As technology expands, need for space shrinks Trend will alter skylines and change real estate industry

November 26, 1995|By Kevin L. McQuaid | Kevin L. McQuaid,SUN STAFF

Technological advances are shrinking the demand for commercial real estate, a trend that will alter city skylines, darken offices and forever change the landscape of the $3.3 trillion industry.

Before long, a growing number of industry analysts and academics predict, the technological revolution will affect every sector of the real estate industry, from downtown skyscrapers to distribution centers to manufacturing plants and strip shopping centers.

The trend will profoundly change the way future properties are developed, designed, leased, financed and analyzed for investment, the experts believe.

"Real estate to date has had a supply-side bias," said Jay Gouline, a professor at the Johns Hopkins University's Allan L. Berman Real Estate Institute and a local representative of TA Associates Realty, a Boston pension fund adviser. "The mentality has been, build it and they will come. Those days are behind us. The adage location, location, location today is myopic."

Technology's role and its implications become more important, analysts say, as companies are forced to become increasingly competitive, increasing the pressure to slash fixed costs such as rent.

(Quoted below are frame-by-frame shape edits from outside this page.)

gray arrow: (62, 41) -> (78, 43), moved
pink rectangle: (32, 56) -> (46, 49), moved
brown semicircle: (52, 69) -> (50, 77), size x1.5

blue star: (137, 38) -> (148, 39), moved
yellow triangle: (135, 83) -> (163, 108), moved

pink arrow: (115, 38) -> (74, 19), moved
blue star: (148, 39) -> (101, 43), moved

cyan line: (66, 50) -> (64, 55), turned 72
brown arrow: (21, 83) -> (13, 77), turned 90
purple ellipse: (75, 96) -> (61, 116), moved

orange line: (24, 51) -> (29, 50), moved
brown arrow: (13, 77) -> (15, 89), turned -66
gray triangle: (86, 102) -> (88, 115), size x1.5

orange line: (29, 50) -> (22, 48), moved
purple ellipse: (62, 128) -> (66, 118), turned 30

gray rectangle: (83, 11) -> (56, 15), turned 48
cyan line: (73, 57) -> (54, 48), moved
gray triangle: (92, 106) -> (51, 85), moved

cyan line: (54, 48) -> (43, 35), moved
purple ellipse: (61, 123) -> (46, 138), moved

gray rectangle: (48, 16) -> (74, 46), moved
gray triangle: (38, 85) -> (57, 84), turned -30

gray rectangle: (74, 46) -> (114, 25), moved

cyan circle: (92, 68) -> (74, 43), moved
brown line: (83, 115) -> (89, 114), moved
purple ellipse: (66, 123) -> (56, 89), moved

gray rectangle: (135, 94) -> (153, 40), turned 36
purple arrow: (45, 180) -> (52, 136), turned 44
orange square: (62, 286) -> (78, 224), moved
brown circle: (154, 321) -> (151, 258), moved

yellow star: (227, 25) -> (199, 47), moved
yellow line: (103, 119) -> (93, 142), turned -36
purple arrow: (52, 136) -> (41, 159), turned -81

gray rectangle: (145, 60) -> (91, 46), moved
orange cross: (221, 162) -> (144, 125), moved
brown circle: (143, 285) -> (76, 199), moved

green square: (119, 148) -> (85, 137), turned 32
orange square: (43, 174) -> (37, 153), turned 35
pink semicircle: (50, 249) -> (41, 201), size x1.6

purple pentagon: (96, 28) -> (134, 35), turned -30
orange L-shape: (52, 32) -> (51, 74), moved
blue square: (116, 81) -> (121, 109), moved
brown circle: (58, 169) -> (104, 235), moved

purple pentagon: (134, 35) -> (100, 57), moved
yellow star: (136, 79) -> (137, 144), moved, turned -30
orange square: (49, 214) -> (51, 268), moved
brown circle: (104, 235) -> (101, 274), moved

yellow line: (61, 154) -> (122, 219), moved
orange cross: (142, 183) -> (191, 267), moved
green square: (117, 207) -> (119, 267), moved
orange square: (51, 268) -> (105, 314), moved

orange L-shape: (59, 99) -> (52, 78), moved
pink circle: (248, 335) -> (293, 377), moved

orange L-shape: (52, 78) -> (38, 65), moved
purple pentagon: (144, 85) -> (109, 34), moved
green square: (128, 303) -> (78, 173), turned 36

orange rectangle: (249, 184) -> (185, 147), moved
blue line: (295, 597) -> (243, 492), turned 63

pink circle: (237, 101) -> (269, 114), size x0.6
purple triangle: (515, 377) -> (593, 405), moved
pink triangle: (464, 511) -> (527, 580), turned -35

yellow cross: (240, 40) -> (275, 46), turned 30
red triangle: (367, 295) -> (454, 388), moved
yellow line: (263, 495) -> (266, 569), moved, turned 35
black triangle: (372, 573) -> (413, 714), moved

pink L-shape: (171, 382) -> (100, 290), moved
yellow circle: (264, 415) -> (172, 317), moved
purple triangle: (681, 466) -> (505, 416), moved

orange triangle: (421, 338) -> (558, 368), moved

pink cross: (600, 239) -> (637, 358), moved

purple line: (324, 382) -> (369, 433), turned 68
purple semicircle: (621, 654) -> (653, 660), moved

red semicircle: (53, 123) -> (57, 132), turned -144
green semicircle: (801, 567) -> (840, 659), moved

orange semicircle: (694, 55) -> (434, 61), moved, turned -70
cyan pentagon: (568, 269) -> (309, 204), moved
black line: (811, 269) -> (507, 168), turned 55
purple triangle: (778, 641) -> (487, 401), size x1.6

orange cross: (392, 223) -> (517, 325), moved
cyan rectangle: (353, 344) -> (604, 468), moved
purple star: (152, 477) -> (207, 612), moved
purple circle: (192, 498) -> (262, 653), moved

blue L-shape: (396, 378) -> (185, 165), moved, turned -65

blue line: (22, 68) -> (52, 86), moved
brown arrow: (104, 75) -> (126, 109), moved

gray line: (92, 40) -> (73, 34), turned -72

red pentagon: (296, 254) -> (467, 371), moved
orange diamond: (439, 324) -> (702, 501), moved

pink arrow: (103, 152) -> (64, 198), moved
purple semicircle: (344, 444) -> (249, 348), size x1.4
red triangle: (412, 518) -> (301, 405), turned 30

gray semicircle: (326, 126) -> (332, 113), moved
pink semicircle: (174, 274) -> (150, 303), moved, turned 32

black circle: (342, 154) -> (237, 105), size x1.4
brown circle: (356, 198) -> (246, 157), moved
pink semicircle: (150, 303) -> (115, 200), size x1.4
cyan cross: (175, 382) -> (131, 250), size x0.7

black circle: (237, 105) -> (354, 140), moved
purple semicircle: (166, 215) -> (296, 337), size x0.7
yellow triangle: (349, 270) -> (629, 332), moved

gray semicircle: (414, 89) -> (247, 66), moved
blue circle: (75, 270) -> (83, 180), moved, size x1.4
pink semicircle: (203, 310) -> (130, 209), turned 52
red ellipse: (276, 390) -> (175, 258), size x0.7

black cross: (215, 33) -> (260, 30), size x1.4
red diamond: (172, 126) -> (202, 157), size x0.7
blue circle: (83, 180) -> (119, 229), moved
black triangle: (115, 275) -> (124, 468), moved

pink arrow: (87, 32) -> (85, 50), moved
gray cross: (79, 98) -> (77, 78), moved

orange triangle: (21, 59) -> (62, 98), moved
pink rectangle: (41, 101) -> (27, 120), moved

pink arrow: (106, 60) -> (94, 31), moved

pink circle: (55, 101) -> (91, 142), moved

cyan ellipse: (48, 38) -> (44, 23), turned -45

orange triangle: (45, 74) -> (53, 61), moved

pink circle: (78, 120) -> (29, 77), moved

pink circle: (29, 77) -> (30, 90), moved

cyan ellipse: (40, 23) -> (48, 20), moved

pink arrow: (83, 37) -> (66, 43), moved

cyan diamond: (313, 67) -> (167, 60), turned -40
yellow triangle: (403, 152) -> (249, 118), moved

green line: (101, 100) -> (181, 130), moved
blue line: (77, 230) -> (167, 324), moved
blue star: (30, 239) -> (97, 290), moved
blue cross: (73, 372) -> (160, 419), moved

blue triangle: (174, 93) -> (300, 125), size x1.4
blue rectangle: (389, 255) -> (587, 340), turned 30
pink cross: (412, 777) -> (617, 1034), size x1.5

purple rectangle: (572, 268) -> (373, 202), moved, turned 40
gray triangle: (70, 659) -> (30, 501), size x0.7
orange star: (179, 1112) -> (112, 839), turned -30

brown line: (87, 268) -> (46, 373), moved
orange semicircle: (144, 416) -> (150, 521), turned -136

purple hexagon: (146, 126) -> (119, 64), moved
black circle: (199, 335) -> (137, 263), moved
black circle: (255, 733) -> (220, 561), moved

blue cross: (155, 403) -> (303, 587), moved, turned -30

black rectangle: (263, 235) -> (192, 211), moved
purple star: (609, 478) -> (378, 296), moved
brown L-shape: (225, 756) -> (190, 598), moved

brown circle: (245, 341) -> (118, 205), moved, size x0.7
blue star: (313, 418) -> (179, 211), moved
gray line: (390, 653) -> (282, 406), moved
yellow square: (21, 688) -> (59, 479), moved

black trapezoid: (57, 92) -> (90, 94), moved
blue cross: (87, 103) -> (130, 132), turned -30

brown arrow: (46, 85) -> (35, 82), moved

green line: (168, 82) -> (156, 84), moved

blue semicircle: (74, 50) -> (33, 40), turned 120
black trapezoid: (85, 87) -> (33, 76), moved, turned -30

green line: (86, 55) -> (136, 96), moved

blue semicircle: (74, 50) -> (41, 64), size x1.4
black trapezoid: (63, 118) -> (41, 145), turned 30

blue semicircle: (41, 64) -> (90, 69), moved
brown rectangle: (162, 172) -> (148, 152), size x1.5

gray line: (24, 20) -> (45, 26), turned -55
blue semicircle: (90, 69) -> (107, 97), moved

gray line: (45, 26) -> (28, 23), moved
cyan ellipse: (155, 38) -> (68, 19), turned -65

Computers, fax machines, cellular phones all contribute, providing freedom for employees and reducing the amount of space that business has traditionally required.

"Real estate in the past was the only place people could do their work or shop, so we built a huge infrastructure to support that," said Barry D. Libert, managing director of Arthur Andersen's real estate transformation group, in Boston. "That's not true anymore."

Already, companies such as AT&T Corp. in Hunt Valley are pioneering space-reducing techniques such as telecommuting, where employees work either at home or from the road, and "hoteling," where workers book office time on an as-needed basis.

Such techniques are playing havoc with formulas used to forecast the need for new real estate development. In the past, 1.87 million square feet of new office space would be required to accommodate 7,500 new office workers. The figure is being reduced dramatically.

However, the emergence of technology could add years to the recovery of Baltimore's central business district, already stung by a 23.2 percent office vacancy rate.

That figure was the third-worst on a list of least-improved office markets as compared with a year ago, according to a new Morgan Stanley & Co. Inc. report.

The prognosis for the city's older office buildings is especially poor, since those buildings are the least able to adapt to technological improvements by installing high-tech fiber-optic wires or upgrading their power supply to accommodate sophisticated computers. The result, analysts say, will mean that several of Baltimore's old office towers will be functionally obsolescent.

"The consequences for older properties downtown are especially disturbing," said Jeffrey B. Samet, a vice president of Colliers Pinkard, a Baltimore-based commercial real estate services firm. the utility of those buildings with smaller floors continues to .. diminish, decisions will have to be made. Whether that results in the razing of some structures is years away, I think."

In some cases, the impact is being felt now. Piper & Marbury, one of the city's largest law firms and office occupants, has transferred much of its law library from books to computer at its offices in the 25-story Charles Center South.

"It's reduced the need for satellite libraries on each floor, because now that material is on CD-ROM," said Jack Machen, a partner in the firm and chairman of its technology committee. Tom Fleming, Piper & Marbury's library director, said the electronic shift has allowed the firm to maintain its current 7,000 square feet of library space, despite significant additions of books.

Mr. Gouline calculates that a single CD-ROM disk can take the place of 9 cubic feet of file space.

"Between space utilization, technological advances and corporate downsizing, it really makes it hard to justify any new office construction downtown in the near term," said Ira J. Miller, a principal with Miller Corporate Real Estate Inc.

Office building development isn't the only real estate area likely to feel the influence of technology, however. Distribution space is also being hit, thanks to taller warehouses, automated conveyor and racking systems, computer software and manufacturers' moves to more concentrated products.

"The aggregate need for new distribution space will be only a small fraction of that required during the past three decades," said William C. Wheaton, director of the Massachusetts Institute of Technology's Center for Real Estate, in a recent trade publication article.